Moments like that beautiful, sunny, summer day on the uptown train.

20 thoughts on “Unwitting Prey-How My Split Second Instincts Saved Me From My Attacker

  1. Really loved your article: It reminded me of an experience once at work where I was working in a storage area across from our office, and adjacent to a kitchen.

    A young man wandered in seeming lost saying he needed a application for work. “You are in the wrong place,” I let him know.

    He asked me for a drink I’d water. So, I gave it to him and continued working (my back was turned away from him). All the sudden my intuition sensed that finishing his water had taken a second or three too long to drink.

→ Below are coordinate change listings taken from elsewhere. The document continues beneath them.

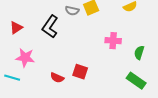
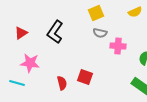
gray semicircle: (72, 11) -> (100, 33), moved
red semicircle: (57, 78) -> (62, 83), turned -128

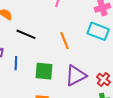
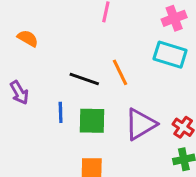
black line: (26, 34) -> (84, 79), moved
blue line: (16, 63) -> (61, 112), moved

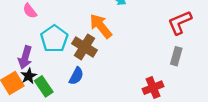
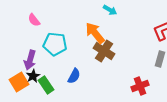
cyan pentagon: (54, 39) -> (55, 44), turned -30
brown cross: (84, 47) -> (104, 51), moved

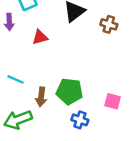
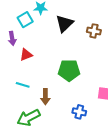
red triangle: (40, 37) -> (26, 55), moved
green pentagon: (69, 91) -> (69, 70), moved

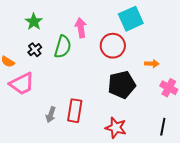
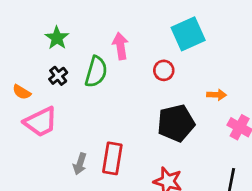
red circle: (113, 46) -> (164, 70), size x0.6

    When I turned, he had his pants down and then he cornered me and was approaching me. Like you , I was assertive. I directed him to, “get out of here!”, reached over to a phone hanging on the wall next to me, and dialed the operator as I kept asserting, “Get out of Here!”

    He ran out. I don’t know what his intentions were, but like you I am surprised that I picked up on something alarming. And really it was just sending a couple seconds that seemed too long. My reaction also surprised me.

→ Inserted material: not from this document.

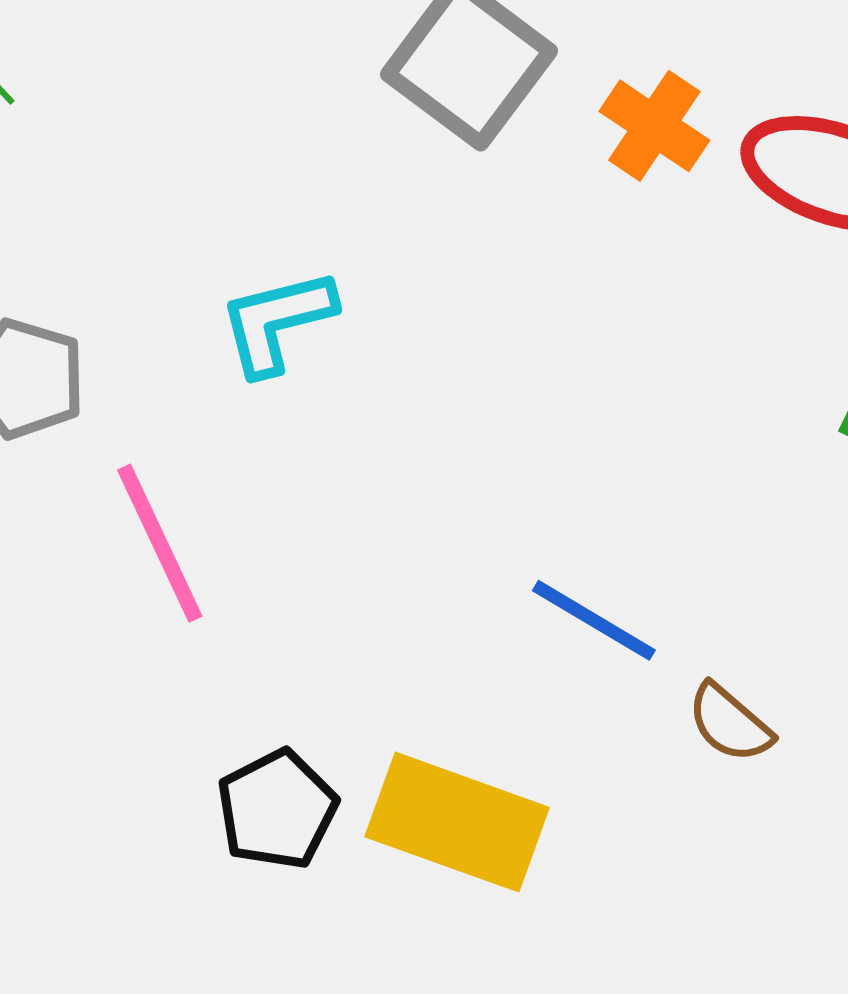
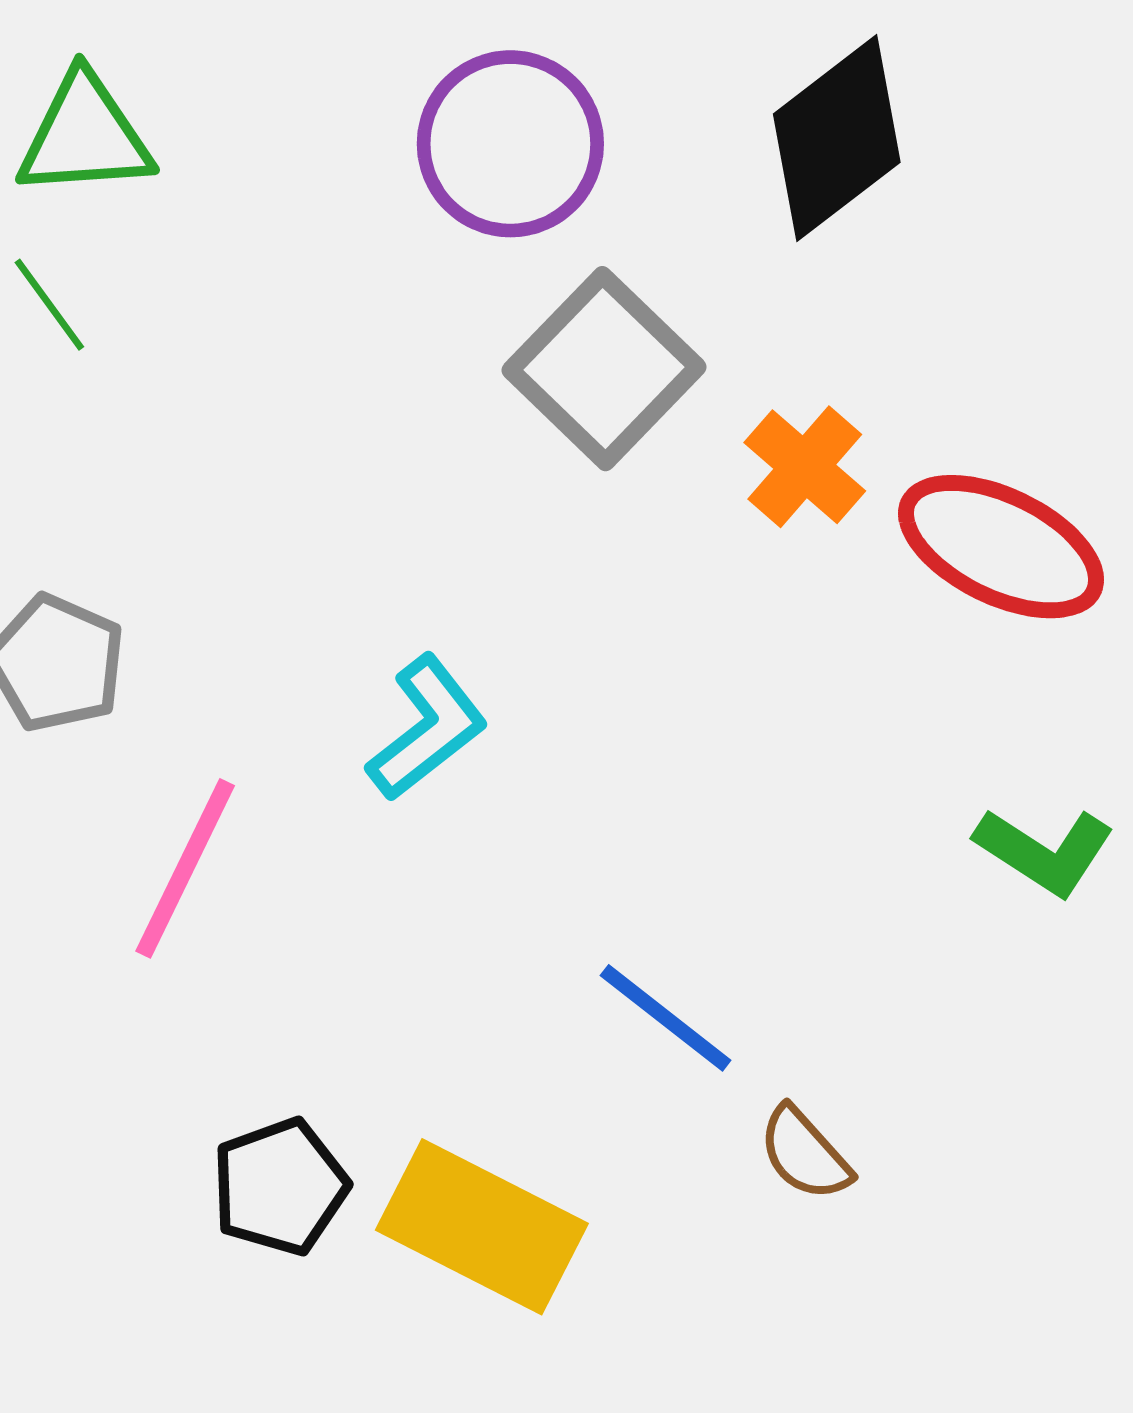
cyan L-shape: (277, 322) -> (427, 728), moved, turned 149
pink line: (160, 543) -> (185, 868), turned 44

    Did you notice after your experience that you were hyper sensitive to men approaching you on or off the subway? This kid was clean cut , sincere, and seemed very nice. There wasn’t anything obviously weird or. odd looking about him. So, it left me, for a time, a little PTSD. In time, that has faded, but I will always trust my instincts.

    Another note: As women, we are conditioned to be nice. So, not opening a door for someone who knocks, or handing out cell phone to someone in need of making a call seems rude. I never open my door or roll down my window to someone I don’t know. I lock my door when panhandlers are standing on the street with a sign, or even a nice looking man. At first this seemed a little rude (I was afraid they would feel bad and that I don’t trust them). I don’t. Now, I would never get myself in a position where I am alone with someone I don’t know, let alone turn my back. Safety First.

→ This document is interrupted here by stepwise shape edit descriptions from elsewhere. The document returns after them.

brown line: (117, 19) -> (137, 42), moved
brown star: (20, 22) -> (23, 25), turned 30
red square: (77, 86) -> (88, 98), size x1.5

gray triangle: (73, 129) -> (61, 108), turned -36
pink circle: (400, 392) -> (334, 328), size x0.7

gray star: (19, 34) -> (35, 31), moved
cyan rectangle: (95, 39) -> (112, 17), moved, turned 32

    And, I am not sure I would have hung into my purse (who knows), but positioning yourself NOT as a victim and in control certainly worked to your advantage. I believe it did for my situation too.

    Lovely Article!

    Liked by 1 person

    1. Thank you for reading and sharing your experience. I am so glad you got the instinct that he was taking just a little to long with his water. I agree, after these types of things you can feel the impact for a long time. I always felt uncomfortable afterwards if someone got to close to me on the train and I would remember those white sneakers. It is also very true that we do not need to worry if we are being “friendly” or “polite” in every scenario. If someone makes us uncomfortable then we have to do whatever we need to do to feel safer. Our safety always comes first. Thanks again for sharing!


  2. Such a scary situation to be in. But, trusting your instinct and fighting back is so important because that’s what the attacker isn’t expecting!